(Transcribed page contents)
====
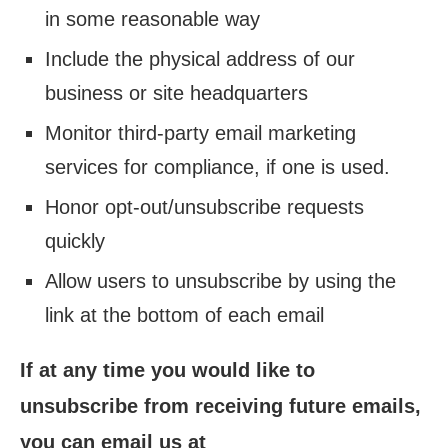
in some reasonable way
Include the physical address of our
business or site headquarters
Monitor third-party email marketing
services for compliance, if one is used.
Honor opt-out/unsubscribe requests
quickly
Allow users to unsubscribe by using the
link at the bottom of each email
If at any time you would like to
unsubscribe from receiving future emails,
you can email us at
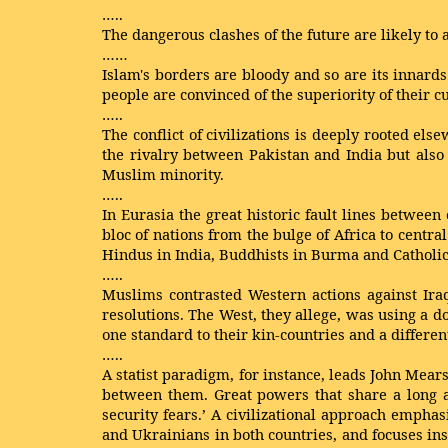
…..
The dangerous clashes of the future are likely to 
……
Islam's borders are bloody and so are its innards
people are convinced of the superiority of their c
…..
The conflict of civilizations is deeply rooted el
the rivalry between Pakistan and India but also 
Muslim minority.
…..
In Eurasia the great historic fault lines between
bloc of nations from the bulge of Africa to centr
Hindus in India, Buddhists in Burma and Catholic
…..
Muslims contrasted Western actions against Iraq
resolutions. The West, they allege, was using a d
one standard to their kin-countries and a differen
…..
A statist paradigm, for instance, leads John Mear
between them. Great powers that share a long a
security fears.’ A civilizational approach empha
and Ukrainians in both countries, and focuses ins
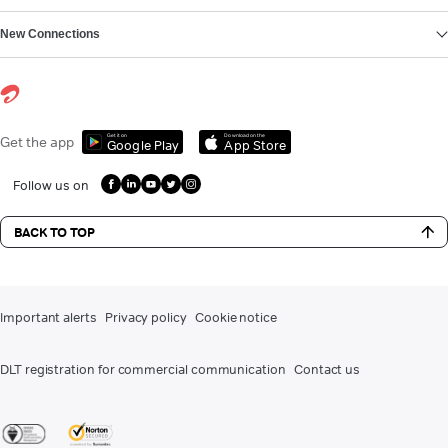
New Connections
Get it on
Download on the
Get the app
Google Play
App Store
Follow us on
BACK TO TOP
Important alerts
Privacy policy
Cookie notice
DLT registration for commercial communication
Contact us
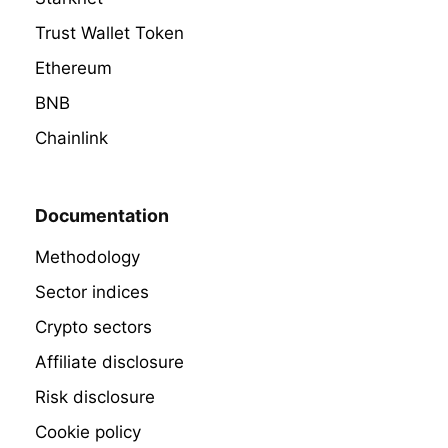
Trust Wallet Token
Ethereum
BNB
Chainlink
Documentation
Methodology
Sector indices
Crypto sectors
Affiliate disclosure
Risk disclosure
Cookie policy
====
Instructions to follow. Retype every record above exactly as written, but leave out the pictures.

Output for this exercise.
in some reasonable way
Include the physical address of our
business or site headquarters
Monitor third-party email marketing
services for compliance, if one is used.
Honor opt-out/unsubscribe requests
quickly
Allow users to unsubscribe by using the
link at the bottom of each email
If at any time you would like to
unsubscribe from receiving future emails,
you can email us at
…..
The dangerous clashes of the future are likely to 
……
Islam's borders are bloody and so are its innards
people are convinced of the superiority of their c
…..
The conflict of civilizations is deeply rooted el
the rivalry between Pakistan and India but also 
Muslim minority.
…..
In Eurasia the great historic fault lines between
bloc of nations from the bulge of Africa to centr
Hindus in India, Buddhists in Burma and Catholic
…..
Muslims contrasted Western actions against Iraq
resolutions. The West, they allege, was using a d
one standard to their kin-countries and a differen
…..
A statist paradigm, for instance, leads John Mear
between them. Great powers that share a long a
security fears.’ A civilizational approach empha
and Ukrainians in both countries, and focuses ins
New Connections
Get it on
Download on the
Get the app
Google Play
App Store
Follow us on
BACK TO TOP
Important alerts
Privacy policy
Cookie notice
DLT registration for commercial communication
Contact us
Trust Wallet Token
Ethereum
BNB
Chainlink
Documentation
Methodology
Sector indices
Crypto sectors
Affiliate disclosure
Risk disclosure
Cookie policy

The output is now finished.